WORK TASK:
Pick each line that has "eine" out of the records.

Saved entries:
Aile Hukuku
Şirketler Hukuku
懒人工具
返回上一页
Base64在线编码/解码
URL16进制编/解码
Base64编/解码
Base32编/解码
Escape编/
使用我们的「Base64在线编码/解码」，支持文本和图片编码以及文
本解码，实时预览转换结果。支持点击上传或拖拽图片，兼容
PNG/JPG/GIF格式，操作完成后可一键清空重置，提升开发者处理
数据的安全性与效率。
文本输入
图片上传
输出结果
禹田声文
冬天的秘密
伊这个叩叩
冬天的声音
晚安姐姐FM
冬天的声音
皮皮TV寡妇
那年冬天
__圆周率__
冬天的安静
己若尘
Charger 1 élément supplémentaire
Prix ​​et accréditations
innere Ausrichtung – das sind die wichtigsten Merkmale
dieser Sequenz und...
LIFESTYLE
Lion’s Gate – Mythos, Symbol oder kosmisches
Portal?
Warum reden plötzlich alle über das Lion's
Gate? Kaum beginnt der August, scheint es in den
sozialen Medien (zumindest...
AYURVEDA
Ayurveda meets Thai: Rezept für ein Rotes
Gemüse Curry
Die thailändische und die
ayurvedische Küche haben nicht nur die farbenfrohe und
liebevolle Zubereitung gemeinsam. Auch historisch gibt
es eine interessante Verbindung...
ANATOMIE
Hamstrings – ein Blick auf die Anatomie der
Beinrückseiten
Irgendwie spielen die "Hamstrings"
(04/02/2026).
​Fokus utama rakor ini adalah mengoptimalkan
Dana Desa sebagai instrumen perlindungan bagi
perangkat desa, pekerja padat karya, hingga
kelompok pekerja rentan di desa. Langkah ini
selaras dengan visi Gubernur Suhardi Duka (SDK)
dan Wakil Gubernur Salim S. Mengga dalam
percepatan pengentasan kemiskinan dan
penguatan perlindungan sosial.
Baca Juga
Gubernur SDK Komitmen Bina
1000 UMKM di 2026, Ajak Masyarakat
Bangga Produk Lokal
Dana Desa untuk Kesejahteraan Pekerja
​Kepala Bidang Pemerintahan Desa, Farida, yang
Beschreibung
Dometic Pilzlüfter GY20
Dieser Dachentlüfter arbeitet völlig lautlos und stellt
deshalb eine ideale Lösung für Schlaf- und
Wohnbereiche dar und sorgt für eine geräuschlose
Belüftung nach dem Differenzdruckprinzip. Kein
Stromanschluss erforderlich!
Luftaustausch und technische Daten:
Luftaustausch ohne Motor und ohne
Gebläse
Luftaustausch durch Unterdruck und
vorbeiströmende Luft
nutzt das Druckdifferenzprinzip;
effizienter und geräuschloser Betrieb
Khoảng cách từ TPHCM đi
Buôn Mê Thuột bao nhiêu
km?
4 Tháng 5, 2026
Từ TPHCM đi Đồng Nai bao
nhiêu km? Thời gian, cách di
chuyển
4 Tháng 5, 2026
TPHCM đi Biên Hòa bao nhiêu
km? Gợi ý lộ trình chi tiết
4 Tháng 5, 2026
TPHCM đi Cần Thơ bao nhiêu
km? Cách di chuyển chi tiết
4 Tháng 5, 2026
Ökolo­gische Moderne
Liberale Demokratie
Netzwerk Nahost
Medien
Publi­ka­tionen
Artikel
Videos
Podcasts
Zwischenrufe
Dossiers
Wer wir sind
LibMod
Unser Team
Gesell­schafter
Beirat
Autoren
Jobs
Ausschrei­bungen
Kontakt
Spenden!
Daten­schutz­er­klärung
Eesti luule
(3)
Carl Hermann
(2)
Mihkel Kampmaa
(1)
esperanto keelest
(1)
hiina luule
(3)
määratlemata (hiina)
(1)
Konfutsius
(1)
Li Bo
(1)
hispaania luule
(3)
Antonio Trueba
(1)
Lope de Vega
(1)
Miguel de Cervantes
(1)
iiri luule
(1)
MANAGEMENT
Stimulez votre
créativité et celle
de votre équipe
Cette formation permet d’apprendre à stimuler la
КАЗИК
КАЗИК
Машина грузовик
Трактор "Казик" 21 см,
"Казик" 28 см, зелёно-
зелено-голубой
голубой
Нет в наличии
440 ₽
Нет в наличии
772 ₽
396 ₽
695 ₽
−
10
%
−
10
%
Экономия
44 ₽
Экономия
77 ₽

TASK OUTPUT:
es eine interessante Verbindung...
deshalb eine ideale Lösung für Schlaf- und
Wohnbereiche dar und sorgt für eine geräuschlose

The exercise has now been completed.